Friday, March 4, 2016

SOUNDPRINTS (March Edition)

Trouble Boys: The True Story of the Replacements delves deep into the lovable losers of '80s punk. (Read an excerpt here.) L.A. writer Jan Tumlir takes Sgt. Pepper's Lonely Hearts Club Band as a starting point for an examination of the interaction of rock concept albums and pop art in The Magic Circle: The Beatles, Pop Art, Art-Rock and Records. Today, Duke University Press releases the collection Negotiated Moments: Improvisation, Sound, and Subjectivity, which includes articles on "listening" by Pauline Oliveros and compositions by flautist Nicole Mitchell (who teaches at UC-Irvine) based on the science fiction by Octavia Butler. Dylanologist Barney Hoskyns (who must be drooling over that recent cache of rare Dylania) catalogues the "wild years" of the upstate New York arts and music colony of Woodstock in Small Town Talk. Steven Blush, who gave us the monumental American Hardcore book/film, is one of the authors of the self-explanatory companion to the recent doc Lost Rockers: Broken Dreams and Crashed Careers. (Watch the film teaser here.) Originally released in Europe, Nick Hayes' ghostly monochromatic images of the Great Depression buoys the graphic novel Woody Guthrie and the Dust Bowl Ballads. Frank R. Hyde details the life of a infamously cranky bebop drum legend in Stan Levey: Jazz Heavyweight. The tribal agitchicks of Minneapolis's late-'80s punk scene get the historical treatment by band member Michelle Leon in
I Live Inside: Memoirs of a Babe in Toyland. Recently, a researcher found references to the word "jazz" in 1917 Chile; in kind, Chicago University Press's essay collection Jazz Worlds/World Jazz shines a light on the global impact of America's classical music. Coming of age during the '60s, UCLA Bruins legend Bill Walton was an entirely different kind of basketball star -- namely a vegetarian Grateful Dead fanatic -- and details how his Deadhead lifestyle informed his on-court glory in his new memoir Back from the Dead: Searching for the Sounds, Shining the Light and Throwing It Down. John Corbett offers a travelogue for your Taylor Swift-saturated ears in the pocket-sized A Listener's Guide to Free Improvisation. XTC's publicity-shy frontman Andy Partridge explains the origins of the British psychedelic punks in Complicated Game.
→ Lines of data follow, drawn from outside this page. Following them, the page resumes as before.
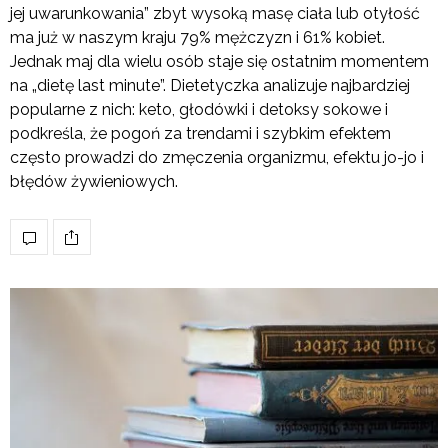
jej uwarunkowania” zbyt wysoką masę ciała lub otyłość
ma już w naszym kraju 79% mężczyzn i 61% kobiet.
Jednak maj dla wielu osób staje się ostatnim momentem
na „dietę last minute”. Dietetyczka analizuje najbardziej
popularne z nich: keto, głodówki i detoksy sokowe i
podkreśla, że pogoń za trendami i szybkim efektem
często prowadzi do zmęczenia organizmu, efektu jo-jo i
błędów żywieniowych.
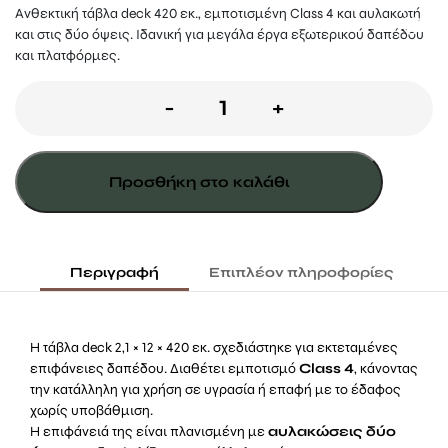
Ανθεκτική τάβλα deck 420 εκ., εμποτισμένη Class 4 και αυλακωτή
και στις δύο όψεις. Ιδανική για μεγάλα έργα εξωτερικού δαπέδου
και πλατφόρμες.
Τάβλα
-
+
Deck
2,1×12×420εκ
Προσθήκη στο καλάθι
Εμποτισμένη
Αυλακωτή
ποσότητα
Περιγραφή
Επιπλέον πληροφορίες
Η τάβλα deck 2,1 × 12 × 420 εκ. σχεδιάστηκε για εκτεταμένες
επιφάνειες δαπέδου. Διαθέτει εμποτισμό
Class 4
, κάνοντας
την κατάλληλη για χρήση σε υγρασία ή επαφή με το έδαφος
χωρίς υποβάθμιση.
Η επιφάνειά της είναι πλανισμένη με
αυλακώσεις δύο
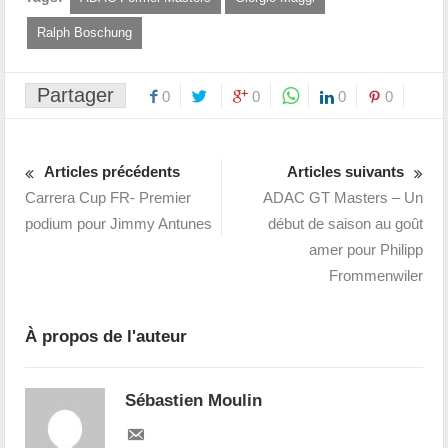
Ralph Boschung
Partager
0
0
0
0
Articles précédents
Articles suivants
Carrera Cup FR- Premier
ADAC GT Masters – Un
podium pour Jimmy Antunes
début de saison au goût
amer pour Philipp
Frommenwiler
À propos de l'auteur
Sébastien Moulin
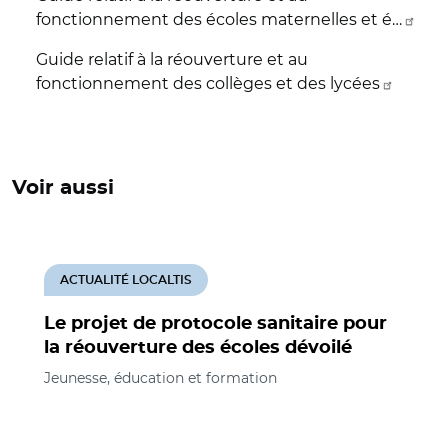
fonctionnement des écoles maternelles et é…
Guide relatif à la réouverture et au
fonctionnement des collèges et des lycées
Voir aussi
ACTUALITÉ LOCALTIS
Le projet de protocole sanitaire pour
la réouverture des écoles dévoilé
Jeunesse, éducation et formation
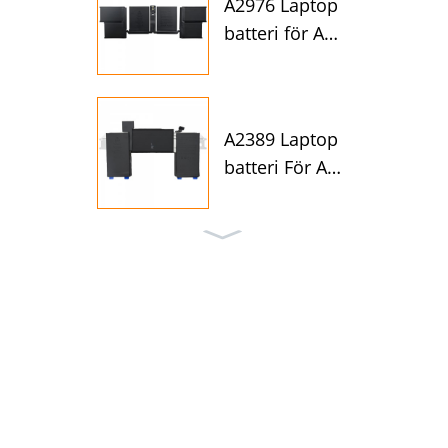
A2976 Laptop
batteri för A
p...
A2389 Laptop
batteri För A
p...
Batteri A2171 f
ör Apple Ma
c...
A2113 Laptop
batteri För A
Jooyoung Lee journeys down to L.A.'s Leimert Park to find out how young rappers are made in Blowin' Up: Rap Dreams in South Central. And hey, not all books about have to music have to be about how great it is; French essayist Pascal Quignard takes the road less traveled with The Hatred of Music. Now that researchers are finally able to map LSD's effects on the human brain, Jesse Jarnow drops a tab of groovy cultural change in Heads: A Biography of Psychedelic America. Rizzoli turns its sumptuous, coffee-table eye to Duke Ellington: An American Composer and Icon. And speaking of icons? Two very different ones round out the month: Blondie's Parallel Lines, Kembrew McLeod's entry in to Bloomsbury's venerable 33 1/3 Series; and Rich Kienzie's The Grand Tour about the iconic (and troubled) country singer George Jones.